Both minute and second owe their existence as words to one famous book from Classical Antiquity. Yet their etymologies are a surprising mix, with not only Greek and Latin but also Arabic ingredients. How come?
Let’s start with the book: it’s called the Almagest and was written in the second century CE by the mathematician and astronomer Claudius Ptolemy, a Greek in Roman Egypt. In it, he did what scholars had been doing for ages: divide the circle into 360 degrees, each degree into sixty minutes and each minute into sixty seconds.* But ‘minute’ and ‘second’ were not the words he used, for they did not yet exist. What he wrote was ‘first sixtieth’ (prota heksēkosta) and ‘second sixtieth’ (deutera heksēkosta), which in a freer translation might come out as ‘one sixtieth of the first order’ and ‘one sixtieth of the second order’.
In the year 827, the Almagest was translated into Arabic, and then in 1175 the result was translated again, now into Latin. It is in this Latin version that somewhat familiar words pop up for the first time, namely pars minuta (or sometimes pars minuta prima), that is the ‘(first) small part’, and pars minuta secunda, the ‘second small part’. (If you prefer to translate minuta as ‘minute’, pronounced as ‘my newt’, go ahead.) As you can see, any concept of ‘sixtieth’ had got lost in translation.
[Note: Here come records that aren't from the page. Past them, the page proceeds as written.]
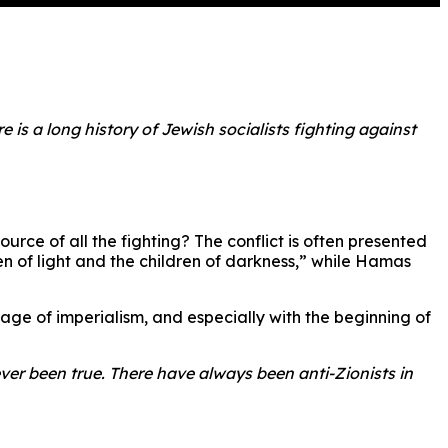
 is a long history of Jewish socialists fighting against
urce of all the fighting? The conflict is often presented
n of light and the children of darkness,” while Hamas
he age of imperialism, and especially with the beginning of
ver been true. There have always been anti-Zionists in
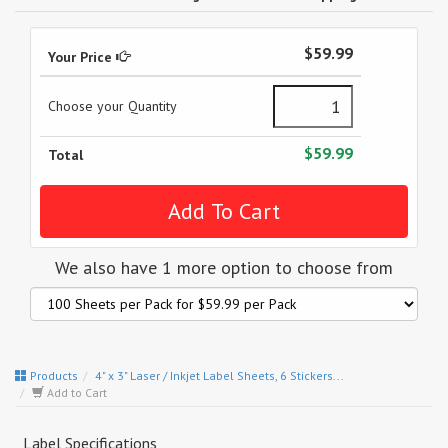
$59.99
Your Price
Choose your Quantity
$59.99
Total
We also have 1 more option to choose from
Products
4" x 3" Laser / Inkjet Label Sheets, 6 Stickers...
Add to Cart
Label Specifications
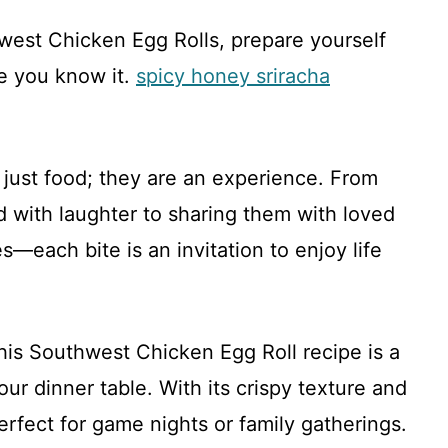
est Chicken Egg Rolls, prepare yourself
re you know it.
spicy honey sriracha
 just food; they are an experience. From
ed with laughter to sharing them with loved
—each bite is an invitation to enjoy life
his Southwest Chicken Egg Roll recipe is a
our dinner table. With its crispy texture and
perfect for game nights or family gatherings.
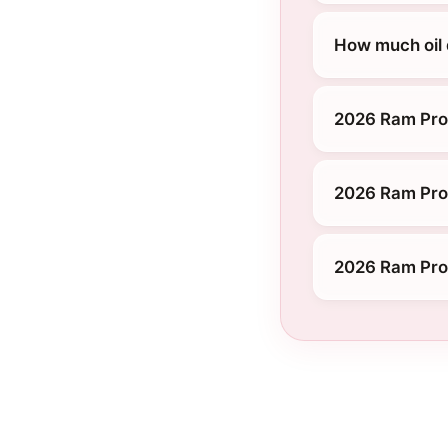
How much oil
2026 Ram Pro
2026 Ram Pro
2026 Ram Pro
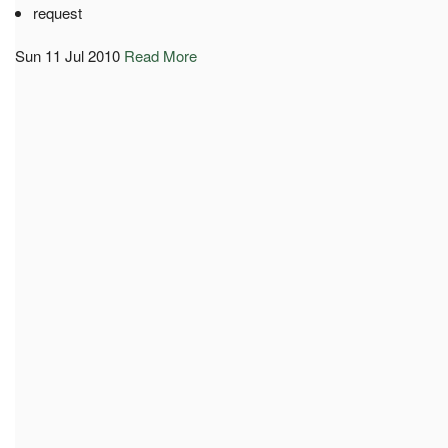
request
Sun 11 Jul 2010
Read More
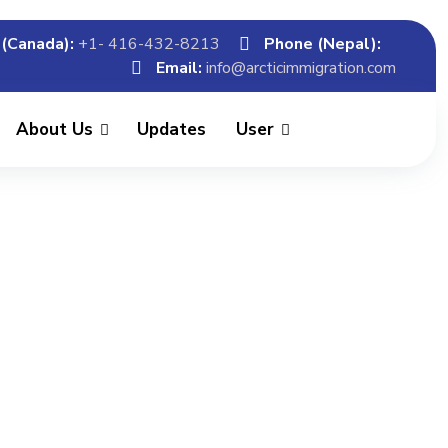
(Canada):
+1- 416-432-8213
Phone (Nepal):
Email:
info@arcticimmigration.com
About Us
Updates
User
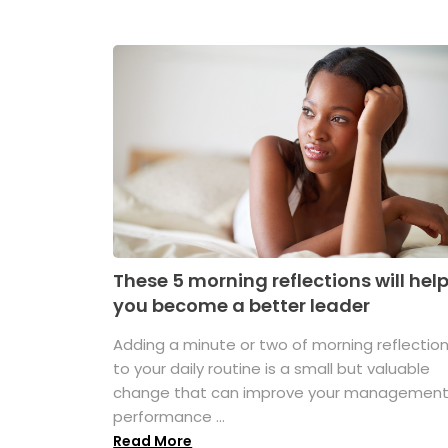
These 5 morning reflections will hel
you become a better leader
Adding a minute or two of morning reflectio
to your daily routine is a small but valuable
change that can improve your managemen
performance ...
Read More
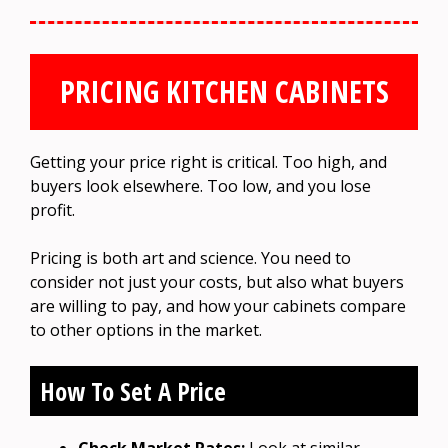
PRICING KITCHEN CABINETS
Getting your price right is critical. Too high, and
buyers look elsewhere. Too low, and you lose
profit.
Pricing is both art and science. You need to
consider not just your costs, but also what buyers
are willing to pay, and how your cabinets compare
to other options in the market.
How To Set A Price
Check Market Rates:
Look at similar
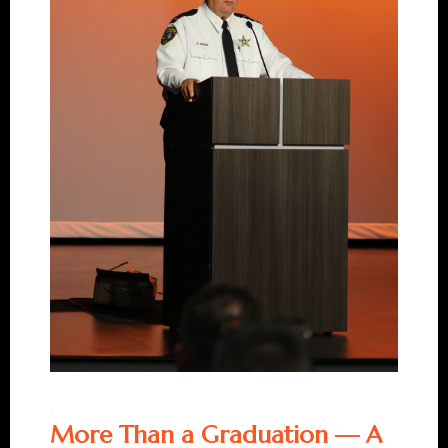
More Than a Graduation — A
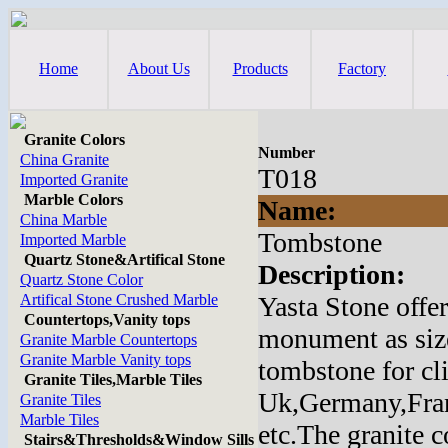
Home
About Us
Products
Factory
Granite Colors
Number
China Granite
T018
Imported Granite
Marble Colors
Name:
China Marble
Tombstone
Imported Marble
Quartz Stone&Artifical Stone
Description:
Quartz Stone Color
Artifical Stone Crushed Marble
Yasta Stone offe
Countertops,Vanity tops
monument as size
Granite Marble Countertops
Granite Marble Vanity tops
tombstone for cl
Granite Tiles,Marble Tiles
Uk,Germany,Fran
Granite Tiles
Marble Tiles
etc.The granite 
Stairs&Thresholds&Window Sills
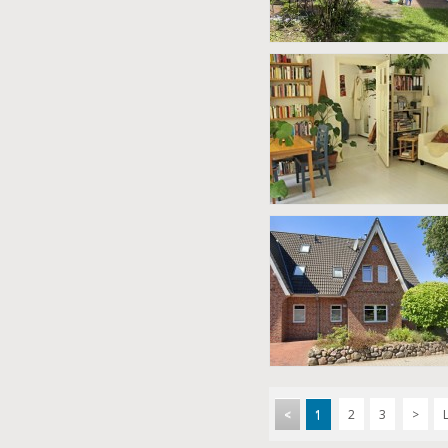
<
1
2
3
>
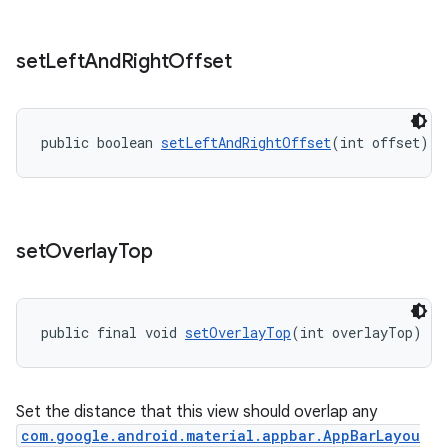
set
Left
And
Right
Offset
public boolean 
setLeftAndRightOffset
(int offset)
set
Overlay
Top
public final void 
setOverlayTop
(int overlayTop)
Set the distance that this view should overlap any
com.google.android.material.appbar.AppBarLayou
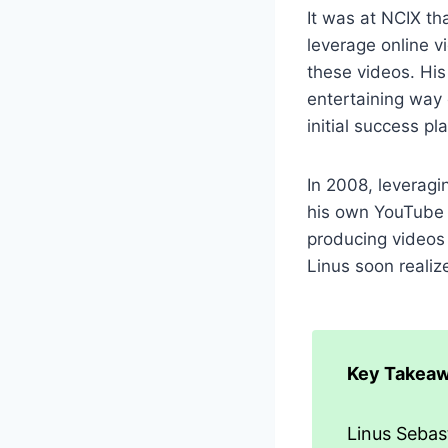
It was at NCIX th
leverage online v
these videos. His
entertaining way 
initial success pl
In 2008, leveragi
his own YouTube 
producing videos 
Linus soon realize
Key Takeaw
Linus Sebast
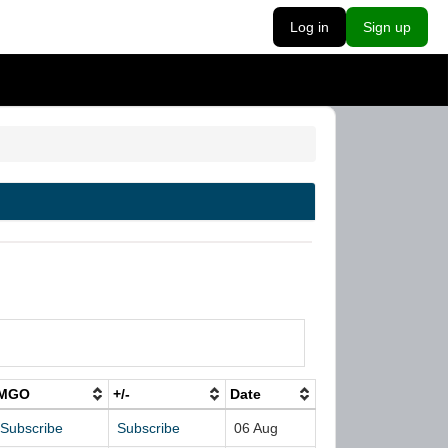
Log in
Sign up
MGO
+/-
Date
Subscribe
Subscribe
06 Aug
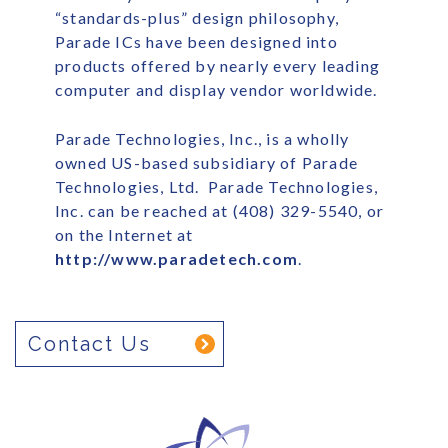
“standards-plus” design philosophy,
Parade ICs have been designed into
products offered by nearly every leading
computer and display vendor worldwide.
Parade Technologies, Inc., is a wholly
owned US-based subsidiary of Parade
Technologies, Ltd. Parade Technologies,
Inc. can be reached at (408) 329-5540, or
on the Internet at
http://www.paradetech.com
.
Contact Us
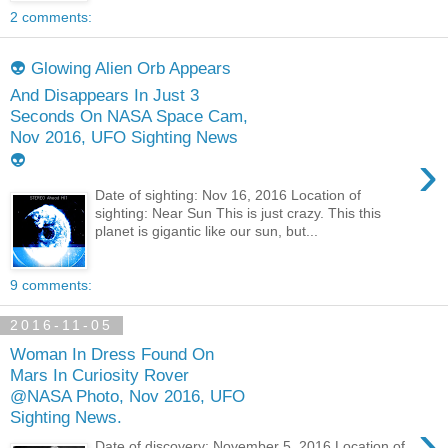
2 comments:
👽 Glowing Alien Orb Appears
And Disappears In Just 3
Seconds On NASA Space Cam,
Nov 2016, UFO Sighting News
›
👽
Date of sighting: Nov 16, 2016 Location of
sighting: Near Sun This is just crazy. This this
planet is gigantic like our sun, but...
9 comments:
2016-11-05
Woman In Dress Found On
Mars In Curiosity Rover
@NASA Photo, Nov 2016, UFO
Sighting News.
›
Date of discovery: November 5, 2016 Location of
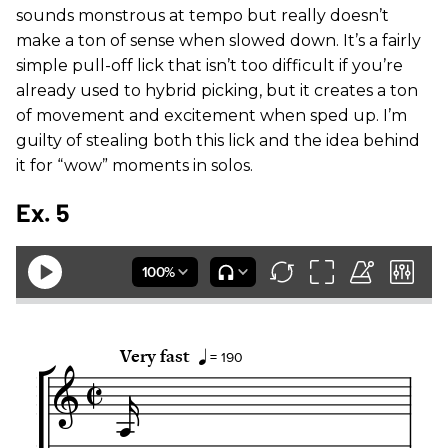
sounds monstrous at tempo but really doesn’t
make a ton of sense when slowed down. It’s a fairly
simple pull-off lick that isn’t too difficult if you’re
already used to hybrid picking, but it creates a ton
of movement and excitement when sped up. I’m
guilty of stealing both this lick and the idea behind
it for “wow” moments in solos.
Ex. 5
And for reasons of efficiency, the two terms were commonly abbreviated to minuta and secunda – I mean, it’s practically impossible to even say ‘pars minuta secunda’ within a pars minuta secunda.
Provisional conclusion: our words minute (the one rhyming with in it) and second come from Latin, and the Latin words were inspired by the Greek – they were calques or loan translations, as linguists call this particular type of borrowing. So why did I mention Arabic influence at all? Well, the Arabic words for these two units of time are (and seem to have been for many centuries) daqīqa, which is literally ‘something small’, for ‘minute’, and thāniya, which is not only ‘second’ as a noun but also as a numeral. Comparing all these words closely, we see that the meaning of the Latin minuta is particularly similar to the Arabic word: in these two languages, but not in Greek, it refers to something ‘small’. It stands to reason therefore that minuta is not so much a calque from Greek as from Arabic. There you have it: elements from three major languages in these two seemingly unremarkable words.
One last thing. In Modern Greek, a ‘minute’ is called lepto and a ‘second’ deuterolepto (or strictly speaking defterolepto). Literally, these words mean ‘something small’ and ‘a second something small’ (sorry for the bad grammar). Obviously, these are yet again calques, undoubtedly from Latin. But calque upon calque upon calque has made Ptolemy’s original practically unrecognisable. The concept has come full circle, from Greek to Greek, but the words have taken a serious pummelling.
* For Ptolemy, minutes (and also seconds) were essentially minutes of arc, that is parts of a degree, not of an hour – I’m not sure if he ever used the word in a temporal sense. However, both types of minutes are more closely related than they may seem at first sight: in sundials, it’s the angle between the visible shadow of the so-called gnomon and its shadow at noon that indicates the current time. A 15 degree angle is equivalent to one hour, so there’s 15 minutes of arc to the clock minute. Why is that? I have no idea.